_TASK TO COMPLETE_
Show every line from the data below that includes "view".

_SUPPLIED RECORDS_

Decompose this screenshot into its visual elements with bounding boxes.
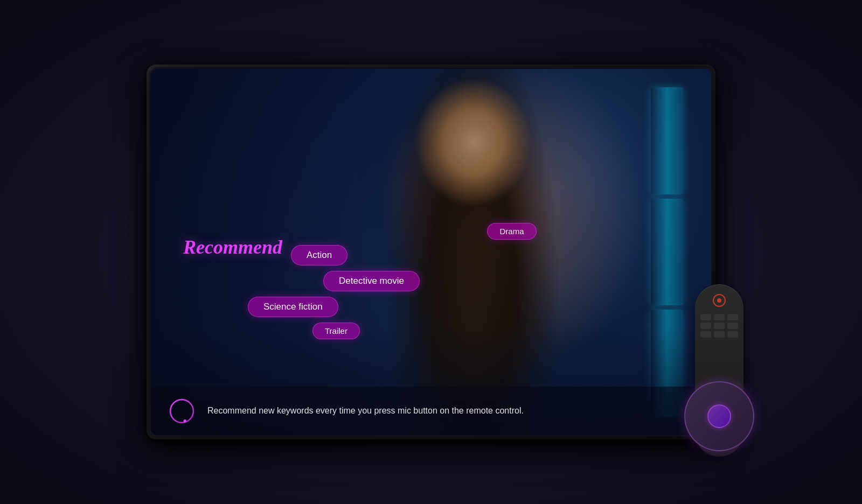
remote-btn-9[interactable] [727, 331, 738, 338]
bottom-instruction-text: Recommend new keywords every time you pr… [207, 405, 524, 417]
remote-dpad-center[interactable] [707, 404, 731, 428]
remote-btn-7[interactable] [700, 331, 711, 338]
bubble-row-action: Action [291, 245, 679, 265]
remote-btn-1[interactable] [700, 314, 711, 320]
remote-control [646, 252, 754, 457]
remote-power-button[interactable] [713, 294, 726, 307]
bubble-row-trailer: Trailer [312, 323, 679, 339]
remote-btn-3[interactable] [727, 314, 738, 320]
svg-point-0 [170, 400, 193, 423]
bubble-row-scifi: Science fiction [248, 297, 679, 317]
tv-screen: Recommend Drama Action Detective movie S… [151, 69, 711, 435]
svg-point-1 [184, 419, 186, 422]
genre-bubble-drama[interactable]: Drama [487, 223, 536, 240]
remote-btn-5[interactable] [714, 323, 725, 329]
remote-btn-6[interactable] [727, 323, 738, 329]
remote-btn-4[interactable] [700, 323, 711, 329]
remote-btn-8[interactable] [714, 331, 725, 338]
remote-btn-2[interactable] [714, 314, 725, 320]
bottom-bar: Recommend new keywords every time you pr… [151, 387, 711, 435]
genre-bubble-trailer[interactable]: Trailer [312, 323, 360, 339]
genre-bubble-science-fiction[interactable]: Science fiction [248, 297, 338, 317]
genre-bubble-action[interactable]: Action [291, 245, 347, 265]
tv-container: Recommend Drama Action Detective movie S… [151, 69, 711, 435]
bubble-row-drama: Drama [345, 223, 679, 240]
voice-icon [167, 396, 197, 426]
genre-bubble-detective-movie[interactable]: Detective movie [323, 271, 420, 291]
bubble-row-detective: Detective movie [323, 271, 679, 291]
remote-top-buttons [700, 314, 738, 338]
remote-dpad[interactable] [684, 381, 754, 451]
genre-bubbles-container: Drama Action Detective movie Science fic… [248, 223, 679, 339]
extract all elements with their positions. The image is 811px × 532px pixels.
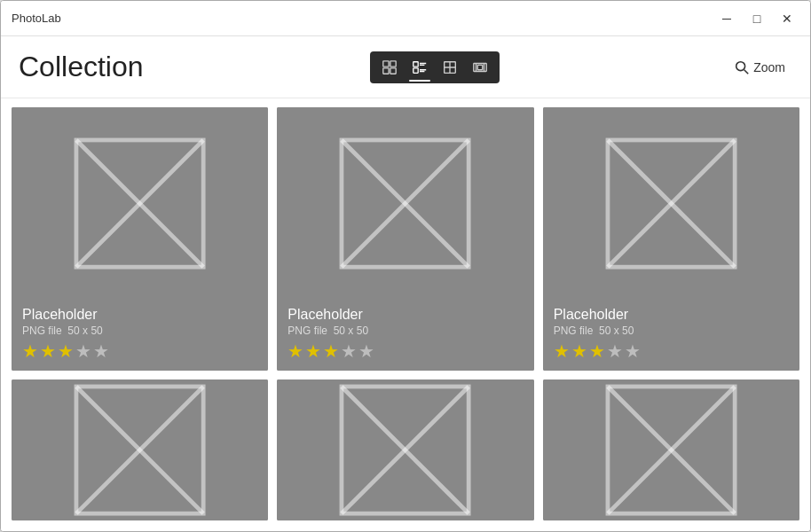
placeholder-image-3 [601,133,742,274]
photo-info-2: Placeholder PNG file 50 x 50 ★ ★ ★ ★ ★ [277,300,533,371]
star-3-1: ★ [554,340,570,362]
star-3-5: ★ [625,340,641,362]
star-1-4: ★ [75,340,91,362]
zoom-label: Zoom [753,60,785,74]
placeholder-image-2 [335,133,476,274]
star-2-5: ★ [358,340,374,362]
photo-name-3: Placeholder [554,307,789,323]
star-1-5: ★ [93,340,109,362]
photo-thumbnail-3 [543,107,799,300]
placeholder-image-6 [601,379,742,520]
view-toggle-group [370,51,500,83]
minimize-button[interactable]: ─ [714,6,739,31]
content-area[interactable]: Placeholder PNG file 50 x 50 ★ ★ ★ ★ ★ [1,98,810,531]
zoom-button[interactable]: Zoom [727,56,792,79]
detail-icon [412,59,428,75]
svg-rect-2 [383,67,389,73]
toolbar-right: Zoom [727,56,792,79]
photo-thumbnail-4 [12,379,268,520]
square-icon [442,59,458,75]
svg-rect-4 [413,61,418,66]
photo-card-3[interactable]: Placeholder PNG file 50 x 50 ★ ★ ★ ★ ★ [543,107,799,371]
search-icon [734,59,750,75]
photo-meta-1: PNG file 50 x 50 [22,325,257,337]
star-2-3: ★ [323,340,339,362]
title-bar-controls: ─ □ ✕ [714,6,799,31]
photo-card-6[interactable] [543,379,799,520]
page-title: Collection [19,51,144,83]
filmstrip-icon [472,59,488,75]
photo-meta-3: PNG file 50 x 50 [554,325,789,337]
star-3-2: ★ [571,340,587,362]
placeholder-image-5 [335,379,476,520]
star-2-1: ★ [287,340,303,362]
toolbar: Collection [1,36,810,98]
photo-info-3: Placeholder PNG file 50 x 50 ★ ★ ★ ★ ★ [543,300,799,371]
svg-point-17 [736,61,745,70]
svg-line-18 [744,69,749,74]
photo-stars-3: ★ ★ ★ ★ ★ [554,340,789,362]
photo-card-2[interactable]: Placeholder PNG file 50 x 50 ★ ★ ★ ★ ★ [277,107,533,371]
star-2-4: ★ [341,340,357,362]
close-button[interactable]: ✕ [775,6,799,31]
photo-stars-2: ★ ★ ★ ★ ★ [287,340,523,362]
filmstrip-view-button[interactable] [466,55,494,80]
star-1-2: ★ [40,340,56,362]
view-toggle-area [144,51,728,83]
photo-grid: Placeholder PNG file 50 x 50 ★ ★ ★ ★ ★ [12,107,799,520]
photo-name-2: Placeholder [287,307,523,323]
maximize-button[interactable]: □ [744,6,769,31]
app-window: PhotoLab ─ □ ✕ Collection [0,0,811,532]
photo-name-1: Placeholder [22,307,257,323]
square-view-button[interactable] [436,55,464,80]
svg-rect-3 [390,67,396,73]
star-3-3: ★ [589,340,605,362]
photo-thumbnail-2 [277,107,533,300]
star-1-1: ★ [22,340,38,362]
svg-rect-16 [478,65,483,69]
title-bar: PhotoLab ─ □ ✕ [1,1,810,36]
photo-card-1[interactable]: Placeholder PNG file 50 x 50 ★ ★ ★ ★ ★ [12,107,268,371]
svg-rect-0 [383,60,389,66]
star-2-2: ★ [305,340,321,362]
svg-rect-7 [413,67,418,72]
svg-rect-1 [390,60,396,66]
photo-stars-1: ★ ★ ★ ★ ★ [22,340,257,362]
placeholder-image-4 [69,379,210,520]
photo-card-5[interactable] [277,379,533,520]
placeholder-image-1 [69,133,210,274]
grid-view-button[interactable] [375,55,404,80]
photo-card-4[interactable] [12,379,268,520]
grid-icon [382,59,398,75]
app-title: PhotoLab [12,12,714,25]
photo-info-1: Placeholder PNG file 50 x 50 ★ ★ ★ ★ ★ [12,300,268,371]
star-3-4: ★ [607,340,623,362]
star-1-3: ★ [58,340,74,362]
photo-thumbnail-6 [543,379,799,520]
detail-view-button[interactable] [406,55,434,80]
photo-thumbnail-1 [12,107,268,300]
photo-thumbnail-5 [277,379,533,520]
photo-meta-2: PNG file 50 x 50 [287,325,523,337]
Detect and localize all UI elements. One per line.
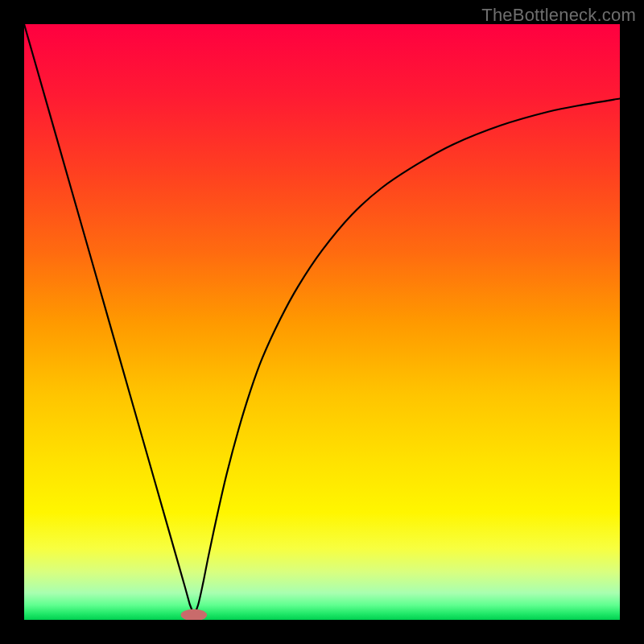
watermark-text: TheBottleneck.com xyxy=(481,5,636,26)
chart-svg xyxy=(24,24,620,620)
plot-area xyxy=(24,24,620,620)
gradient-background xyxy=(24,24,620,620)
chart-frame: TheBottleneck.com xyxy=(0,0,644,644)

_EXERCISE RESPONSE_
view-toggle-group [370,51,500,83]
filmstrip-view-button[interactable] [466,55,494,80]
view-toggle-area [144,51,728,83]
square-view-button[interactable] [436,55,464,80]
grid-view-button[interactable] [375,55,404,80]
detail-view-button[interactable] [406,55,434,80]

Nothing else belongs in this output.